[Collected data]

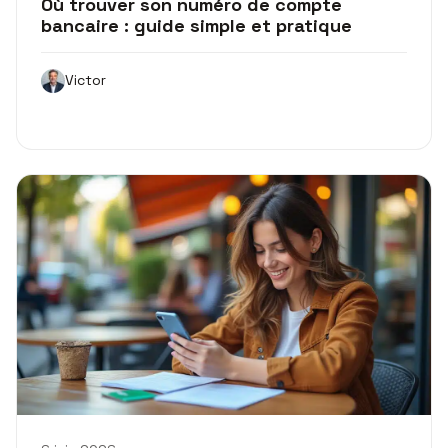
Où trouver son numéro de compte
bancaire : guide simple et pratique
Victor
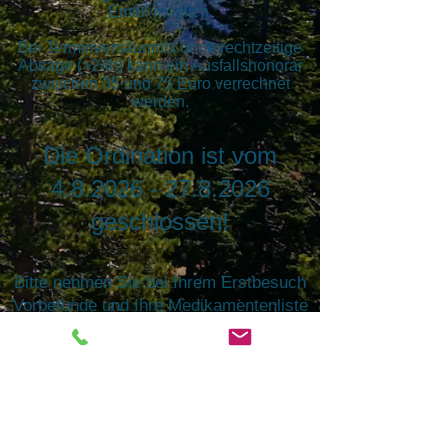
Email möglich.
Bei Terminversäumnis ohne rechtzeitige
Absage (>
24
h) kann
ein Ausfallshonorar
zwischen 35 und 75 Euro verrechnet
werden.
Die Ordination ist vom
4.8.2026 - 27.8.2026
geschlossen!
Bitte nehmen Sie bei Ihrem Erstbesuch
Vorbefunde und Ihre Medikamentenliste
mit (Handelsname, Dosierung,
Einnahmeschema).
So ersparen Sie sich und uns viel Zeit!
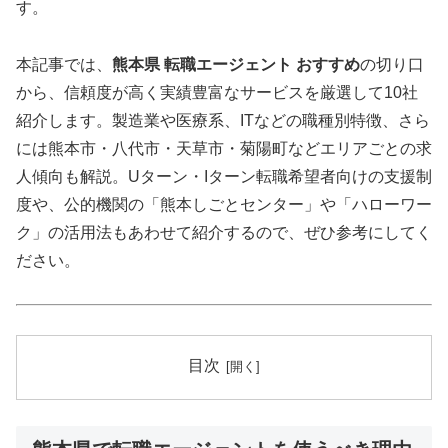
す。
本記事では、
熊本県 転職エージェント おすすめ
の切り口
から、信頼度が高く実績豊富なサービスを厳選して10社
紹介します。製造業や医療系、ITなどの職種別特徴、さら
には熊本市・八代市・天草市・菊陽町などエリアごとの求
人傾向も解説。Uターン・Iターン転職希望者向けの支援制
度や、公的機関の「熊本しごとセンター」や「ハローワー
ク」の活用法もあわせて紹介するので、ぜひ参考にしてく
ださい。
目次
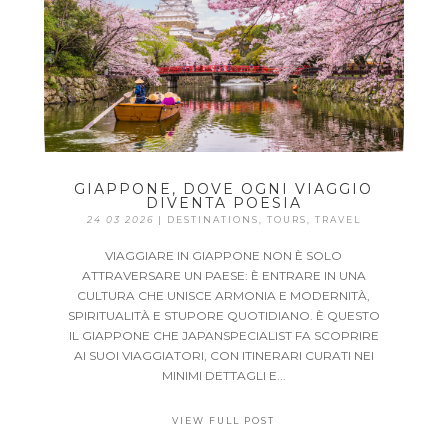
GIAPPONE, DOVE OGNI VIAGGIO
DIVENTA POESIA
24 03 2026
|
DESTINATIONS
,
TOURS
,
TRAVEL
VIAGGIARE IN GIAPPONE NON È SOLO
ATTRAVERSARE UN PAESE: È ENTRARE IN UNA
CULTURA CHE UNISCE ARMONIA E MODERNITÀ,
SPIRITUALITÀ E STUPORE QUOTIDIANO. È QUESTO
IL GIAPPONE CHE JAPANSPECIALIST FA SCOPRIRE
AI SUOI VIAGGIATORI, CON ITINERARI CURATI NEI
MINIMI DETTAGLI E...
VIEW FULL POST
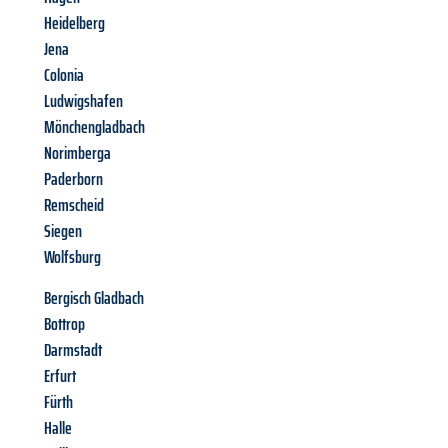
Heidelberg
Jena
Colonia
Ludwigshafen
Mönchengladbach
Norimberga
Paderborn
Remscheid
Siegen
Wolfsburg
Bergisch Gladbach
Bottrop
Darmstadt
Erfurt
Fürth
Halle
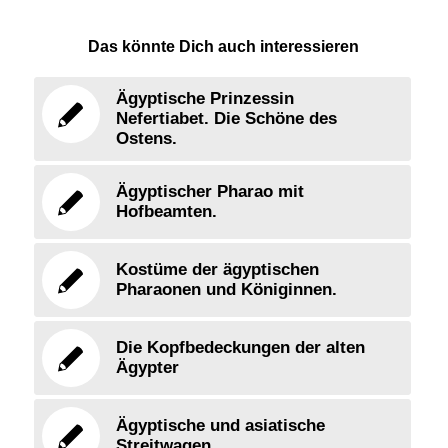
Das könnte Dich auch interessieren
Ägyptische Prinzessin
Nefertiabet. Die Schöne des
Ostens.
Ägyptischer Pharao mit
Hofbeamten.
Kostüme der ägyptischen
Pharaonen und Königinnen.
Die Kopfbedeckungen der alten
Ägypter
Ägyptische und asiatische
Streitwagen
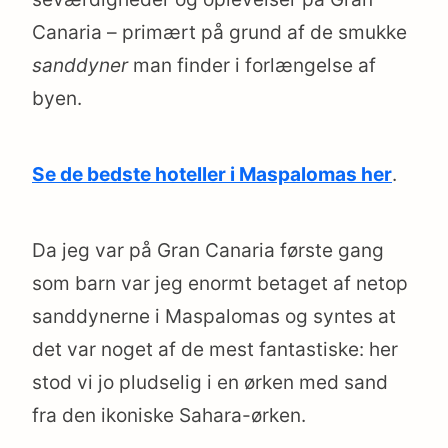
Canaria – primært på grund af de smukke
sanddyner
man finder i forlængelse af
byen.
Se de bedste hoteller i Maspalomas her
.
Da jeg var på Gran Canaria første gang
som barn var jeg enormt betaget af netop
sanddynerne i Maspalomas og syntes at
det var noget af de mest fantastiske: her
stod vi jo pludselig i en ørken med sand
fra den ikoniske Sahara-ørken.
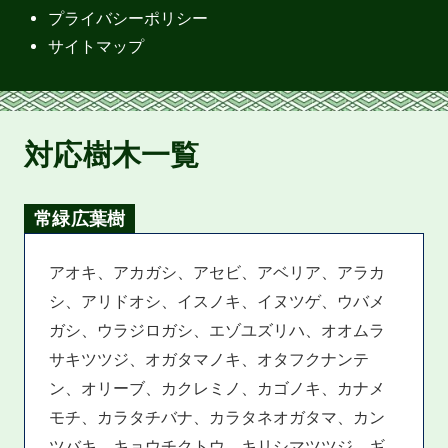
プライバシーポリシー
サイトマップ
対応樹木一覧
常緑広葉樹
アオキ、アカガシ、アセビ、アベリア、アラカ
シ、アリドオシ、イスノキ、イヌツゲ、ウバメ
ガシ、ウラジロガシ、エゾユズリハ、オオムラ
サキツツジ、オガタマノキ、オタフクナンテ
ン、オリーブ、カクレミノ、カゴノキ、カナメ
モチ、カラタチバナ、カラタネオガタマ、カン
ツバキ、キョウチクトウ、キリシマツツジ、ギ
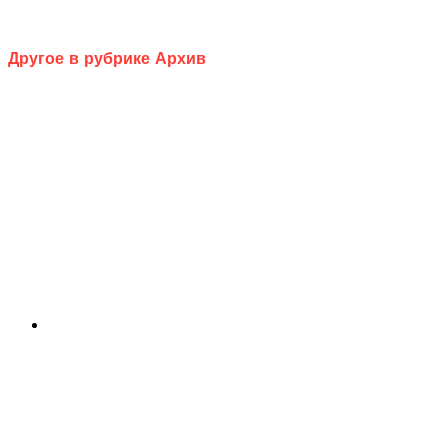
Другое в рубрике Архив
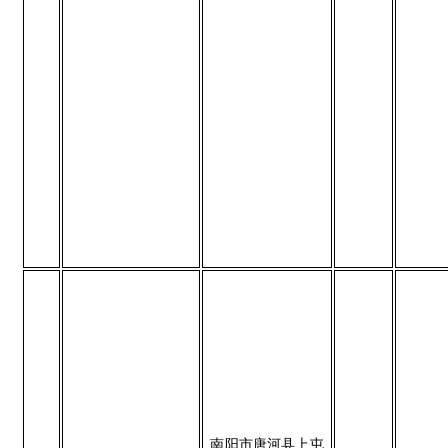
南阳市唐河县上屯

* _What you are asked to do_:
A verbatim reproduction of each entry is expected, with every picture omitted.

* _Task output_:
Où trouver son numéro de compte
bancaire : guide simple et pratique
Victor
Email möglich.
Bei Terminversäumnis ohne rechtzeitige
Absage (>
24
h) kann
ein Ausfallshonorar
zwischen 35 und 75 Euro verrechnet
werden.
Die Ordination ist vom
4.8.2026 - 27.8.2026
geschlossen!
Bitte nehmen Sie bei Ihrem Erstbesuch
Vorbefunde und Ihre Medikamentenliste
mit (Handelsname, Dosierung,
Einnahmeschema).
So ersparen Sie sich und uns viel Zeit!
す。
本記事では、
熊本県 転職エージェント おすすめ
の切り口
から、信頼度が高く実績豊富なサービスを厳選して10社
紹介します。製造業や医療系、ITなどの職種別特徴、さら
には熊本市・八代市・天草市・菊陽町などエリアごとの求
人傾向も解説。Uターン・Iターン転職希望者向けの支援制
度や、公的機関の「熊本しごとセンター」や「ハローワー
ク」の活用法もあわせて紹介するので、ぜひ参考にしてく
ださい。
目次
GIAPPONE, DOVE OGNI VIAGGIO
DIVENTA POESIA
24 03 2026
|
DESTINATIONS
,
TOURS
,
TRAVEL
VIAGGIARE IN GIAPPONE NON È SOLO
ATTRAVERSARE UN PAESE: È ENTRARE IN UNA
CULTURA CHE UNISCE ARMONIA E MODERNITÀ,
SPIRITUALITÀ E STUPORE QUOTIDIANO. È QUESTO
IL GIAPPONE CHE JAPANSPECIALIST FA SCOPRIRE
AI SUOI VIAGGIATORI, CON ITINERARI CURATI NEI
MINIMI DETTAGLI E...
VIEW FULL POST
Heidelberg
Jena
Colonia
Ludwigshafen
Mönchengladbach
Norimberga
Paderborn
Remscheid
Siegen
Wolfsburg
Bergisch Gladbach
Bottrop
Darmstadt
Erfurt
Fürth
Halle
Das könnte Dich auch interessieren
Ägyptische Prinzessin
Nefertiabet. Die Schöne des
Ostens.
Ägyptischer Pharao mit
Hofbeamten.
Kostüme der ägyptischen
Pharaonen und Königinnen.
Die Kopfbedeckungen der alten
Ägypter
Ägyptische und asiatische
Streitwagen
Canaria – primært på grund af de smukke
sanddyner
man finder i forlængelse af
byen.
Se de bedste hoteller i Maspalomas her
.
Da jeg var på Gran Canaria første gang
som barn var jeg enormt betaget af netop
sanddynerne i Maspalomas og syntes at
det var noget af de mest fantastiske: her
stod vi jo pludselig i en ørken med sand
fra den ikoniske Sahara-ørken.
プライバシーポリシー
サイトマップ
対応樹木一覧
常緑広葉樹
アオキ、アカガシ、アセビ、アベリア、アラカ
シ、アリドオシ、イスノキ、イヌツゲ、ウバメ
ガシ、ウラジロガシ、エゾユズリハ、オオムラ
サキツツジ、オガタマノキ、オタフクナンテ
ン、オリーブ、カクレミノ、カゴノキ、カナメ
モチ、カラタチバナ、カラタネオガタマ、カン
ツバキ、キョウチクトウ、キリシマツツジ、ギ
Другое в рубрике Архив
南阳市唐河县上屯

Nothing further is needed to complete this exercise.